**About this exercise**
Go through the material and copy each line in which the word "Cuomo" shows up.

**Records supplied**
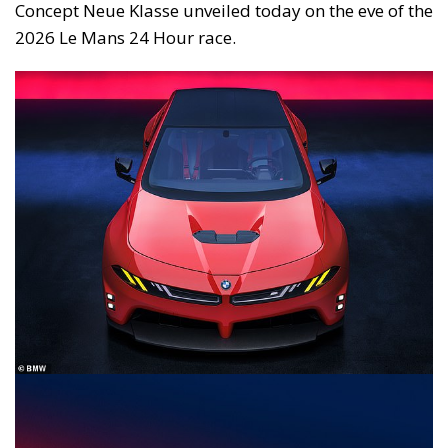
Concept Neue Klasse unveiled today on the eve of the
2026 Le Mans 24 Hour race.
...
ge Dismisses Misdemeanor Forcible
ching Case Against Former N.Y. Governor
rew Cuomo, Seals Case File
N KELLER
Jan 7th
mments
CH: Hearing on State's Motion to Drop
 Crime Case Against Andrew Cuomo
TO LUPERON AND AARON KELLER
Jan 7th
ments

**Answer below**
rew Cuomo, Seals Case File
 Crime Case Against Andrew Cuomo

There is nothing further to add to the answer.